1 cup unsweetened pineapple juice

¼ cup crushed pineapple

1 cup crushed ice cubes

Put all ingredients in blender and process well.

Oprah's Favorite Smoothie

½ c Mango, cubed

½ c Banana, cubed

¼ c Orange Juice

¼ c Nonfat Vanilla Yoghurt

1 tsp Wheat Germ

1 Tbsp Honey

½ tsp Candied Ginger (Optional)

Place all ingredients in a blender and process slowly until the mixture is creamy. For a thicker texture, freeze the cubed fruit beforehand. Makes one serving.

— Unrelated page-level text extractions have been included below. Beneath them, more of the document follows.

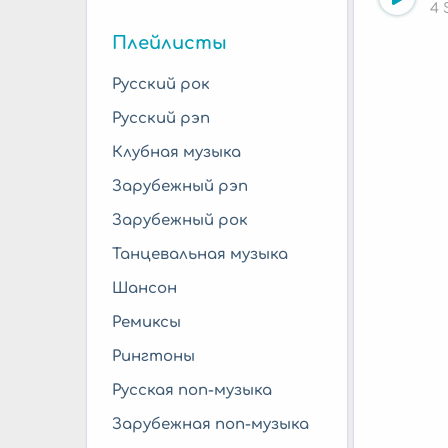
4 
Плейлисты
Русский рок
Русский рэп
Клубная музыка
Зарубежный рэп
Зарубежный рок
Танцевальная музыка
Шансон
Ремиксы
Рингтоны
Русская поп-музыка
Зарубежная поп-музыка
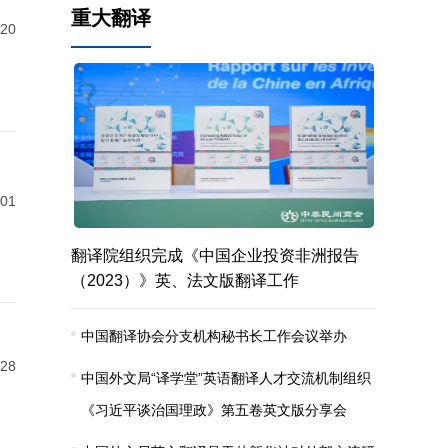
重大翻译
-20
-01
翻译院组织完成《中国企业投资非洲报告
（2023）》英、法文版翻译工作
中国翻译协会分支机构秘书长工作会议举办
-28
中国外文局“译学堂”英语翻译人才交流机制组织
《习近平谈治国理政》第五卷英文版分享会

Sweet, Pale Orange, Mango Lassi

1 1/4 cups plain yoghurt

1 cup chopped, ripe manago

3 Tablespoons sugar or to taste

1/4 teaspoon ground cardamon seeds

8 ice cubes

Combine all the ingredients in an electric blender and blend. Some ice pieces may remain. Pour into 2 or 3 glasses and serve.

Gaspacho

1 large clove garlic

4 tomatoes (fresh or tinned)

½ Onion (finely chopped)

½ Green Pepper (roughly chopped)

½ Cucumber (peeled & chopped, no seeds)

¾ pint tomato juice

1 tsp salt

¼ tsp cayenne pepper

3 Tblsp extra virgin olive oil

4 Tbsp lemon juice

Blend the garlic, onion, green pepper, tomatoes and cucumber. Stir in the oil, lemon juice, sale, pepper and tomato juice. Refrigerate before serving.

Indian Lentils

1 cup masoor dhal (red lentils)

1 tsp salt

½ tsp tumeric

2 fresh red or green chillies, finely chopped

½ onion, finely chopped

2 cloves garlic, finely chopped

1 med tomato (fresh or tinned), finely chopped

2 Tblsp oil

1 lemon

Pick lentils over and remove any debris. Put in large bowl. Fill with water and, using your hands, stir until water is cloudy. Drain and repeat 3 or 4 times. Finally, cover with water and let soak 45 minutes.

Drain and place in saucepan with 3 cups of water, salt, tumeric, chillies, onions, garlic, ginger, tomato and bring to boil. Simmer 15-20 minutes until soft. Blend.

Reheat and add lemon juice just before serving.

Beef & Vegetable Casserole (to puree)

750g chuck or blade steak

¼ cup flour

1 ½ cups beef stock

2 tsp brown sugar

1tsp paprika

¼ tsp thyme

2 onions, chopped

2 stalks celery, sliced

2 carrots, sliced thinly

1 bay leaf

1 ½ cups water

1 cup frozen peas

2 Tbsp chopped parsley

Cube steak. Shake with flour in a roasting bag to coat. Brown in frypan with small amount of oil or butter.

Mix together stock, sugar, paprika and thyme. Pour this mixture over beef and chopped vegetables in casserole dish.

Cover and cook for 1 ½ to 2 hours at 150 degrees celsius. Puree and serve with runny mashed potato.